Cineworld Considering Wall Street Listing For All Or Part Of Its Business
Cineworld is considering a Wall Street listing for all or part of its business in an effort to bolster its finances, which are under heavy pressure from the COVID-19 pandemic. A US listing would gi...
Cineworld is considering a Wall Street listing for all or part of its business in an effort to bolster its finances, which are under heavy pressure from the COVID-19 pandemic.
A US listing would give heavily indebted Cineworld, which gets the bulk of its revenue from its Regal cinemas in the United States, access to the largest capital market in the world, where rival US cinema group AMC this year became one of the so-called "meme stocks", sending its shares skyrocketing.
"We believe this is quite an interesting consideration which could be supportive of valuation if we were to see similar support in Regal as was with AMC," BofA analysts wrote.
The company, which had net debt of $8.44 billion as of the end of June, said that cash burn was $271 million in the first six months of the year, while losses narrowed to $576.4 million from $1.64 billion last year thanks to tighter cost control.
Rival AMC, which is the world's biggest cinema theatre group, has also reported a big quarterly loss, saying that ticket sales are running at less than one-third of 2019 levels.

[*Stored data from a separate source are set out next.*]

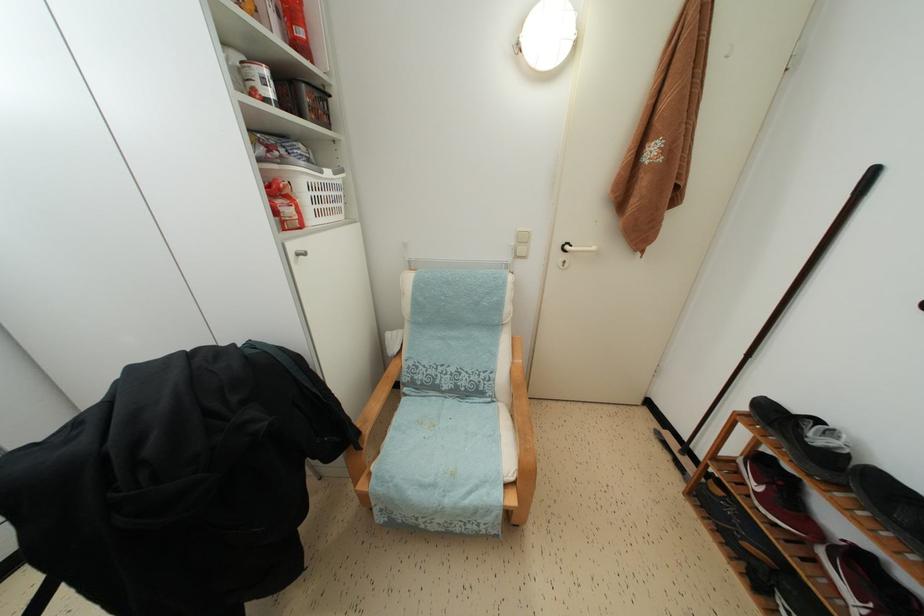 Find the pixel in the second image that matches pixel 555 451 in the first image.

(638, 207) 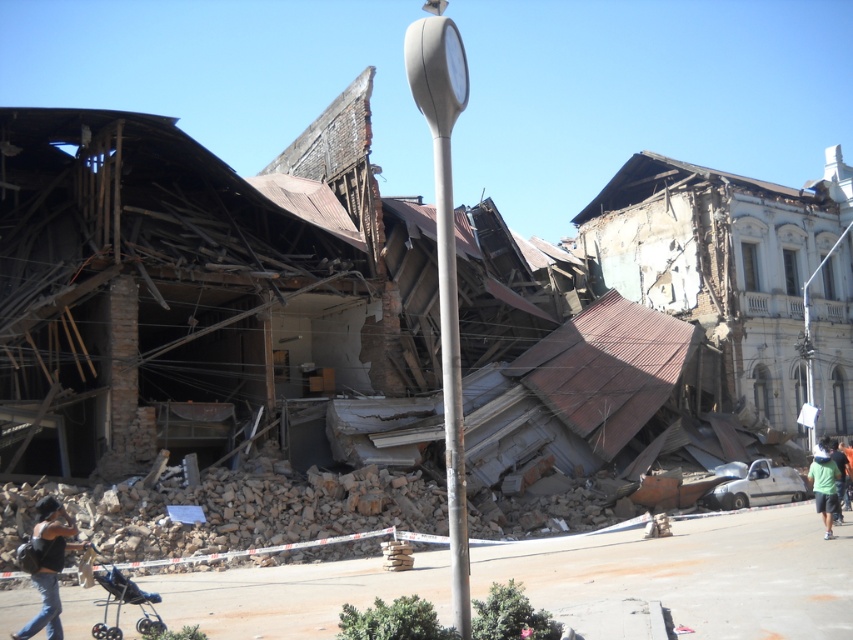 Can you confirm if metallic gray pole at center is taller than black plastic baby carriage at lower left?

Yes.

Between point (451, 237) and point (131, 589), which one is positioned behind?

The point (131, 589) is more distant.

Who is more distant from viewer, (463, 508) or (144, 593)?

Positioned behind is point (144, 593).

Locate an element on the screen. metallic gray pole at center is located at coordinates (451, 385).

Does dark gray fabric backpack at lower left have a lesser height compared to green fabric shirt at lower right?

Yes, dark gray fabric backpack at lower left is shorter than green fabric shirt at lower right.

How much distance is there between dark gray fabric backpack at lower left and green fabric shirt at lower right?

dark gray fabric backpack at lower left is 17.72 meters from green fabric shirt at lower right.

Is point (26, 627) in front of point (831, 497)?

Yes.

Identify the location of dark gray fabric backpack at lower left. (49, 564).

Which of these two, metallic gray pole at center or dark gray fabric backpack at lower left, stands shorter?

With less height is dark gray fabric backpack at lower left.

Which is in front, point (445, 186) or point (62, 540)?

Point (445, 186)

Is point (456, 387) positioned after point (48, 550)?

No, (456, 387) is in front of (48, 550).

Locate an element on the screen. metallic gray pole at center is located at coordinates (451, 385).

People have flocked back to cinemas in the past few months to watch movies such as Marvel's Black Widow and Paramount thriller A Quiet Place 2. Cineworld boss Mooky Greidinger expressed confidence in a line-up of big releases ahead, including four new Marvel movies. Tom Cruise's Top Gun Maverick, the new James Bond movie, The Matrix 4 and science fiction film Dune.
All of Cineworld's 787 sites were open as of June, with Greidinger saying that ticket sales are now at more than 50% of pre-crisis levels, as the United States and the UK eased months of pandemic curbs after vaccination drives picked up pace.
But concerns over new variants of COVID-19 and an accelerated shift by studios to release movies simultaneously on streaming platforms are still a cause for concern.
Cineworld said that it is expecting the window for movie releases in theatres to stabilise to somewhere between 20 and 60 days by next year.
"One of the most significant things that we all learned from the short window is that it creates an opportunity for high-quality pirated copies which is going all over the world," Greidinger said.
Cineworld has said that it has secured $200 million in additional loans from existing lenders, as it prepares to welcome back more movie-goers for a strong slate of upcoming films.
The company, which had net debt of $8.3 billion at the end of 2020, also renegotiated existing debt agreements to reduce minimum liquidity requirements and relax limitations on the use of cash as more cinemas reopen.
"The additional liquidity announced today provides the group with significant operating flexibility now that cinemas have opened across the world," Mooky Greidinger said.
Cineworld, which sunk to its first-ever loss in March as the pandemic shut theatres and delayed movie releases, said that business has improved since halls started reopening in April and it is well-positioned to benefit from pent-up customer demand.
The owner of Regal Cinemas said that it is monitoring the potential impact of new COVID-19 variants, but is confident about its prospects due to an "unprecedented slate of films" including those mentioned above.